Tuesday, January 6, 2015

Doing Time

By Sniffles

Well, the good news is that Judge Spencer has thrown the book at Transvaginal Bob McDonnell. The bad news is that it was a Big Little Book, while we cats were hoping it would be a set of the Encyclopedia Britannica.

Two measly years for corrupting the Old Dominion's highest office is not only not a "meaningful sentence," but pretty much an outrage. Unlike the judge, we cats were not moved by the mewlings of McDonnell's immature children, his past military service, or the misguided few Democrats who were persuaded to say nice things about him.

Still and all, it looks like T-Bob and the "cross he has borne" will be hoosegow-bound come February 9. Which is cause for celebration. Just think of everything he'll miss before he gets out: His daughters could have more babies. (More Republicans... brrrrr.) His sons could rack up a few dozen more DUI arrests. And of course he'll be AWOL for the next Presidential election. (We assume that as a convicted felon, he'll be unable to vote.)

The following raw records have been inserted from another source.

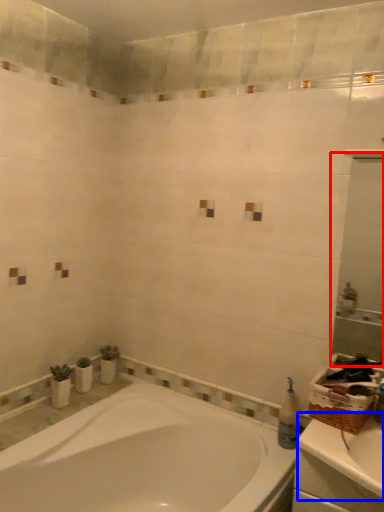 Question: Which object is closer to the camera taking this photo, mirror (highlighted by a red box) or counter top (highlighted by a blue box)?

Choices:
 (A) mirror
 (B) counter top

Answer: (B) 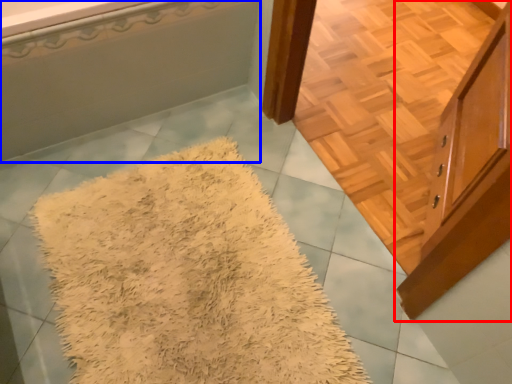 Question: Which object appears closest to the camera in this image, cabinetry (highlighted by a red box) or bathtub (highlighted by a blue box)?

Choices:
 (A) cabinetry
 (B) bathtub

And oh, one more thing. While Judge Spencer did a big eye-roll at the "It's All Maureen's Fault" argument, he did say that the greedy cheerleader was the one who "allowed the serpent into the mansion."

You know, for millennia, the Christian religion has let Adam off the hook and blamed Eve for Original Sin. We wonder if Maureen will get the same treatment come February 20. We cats HISS and PURR.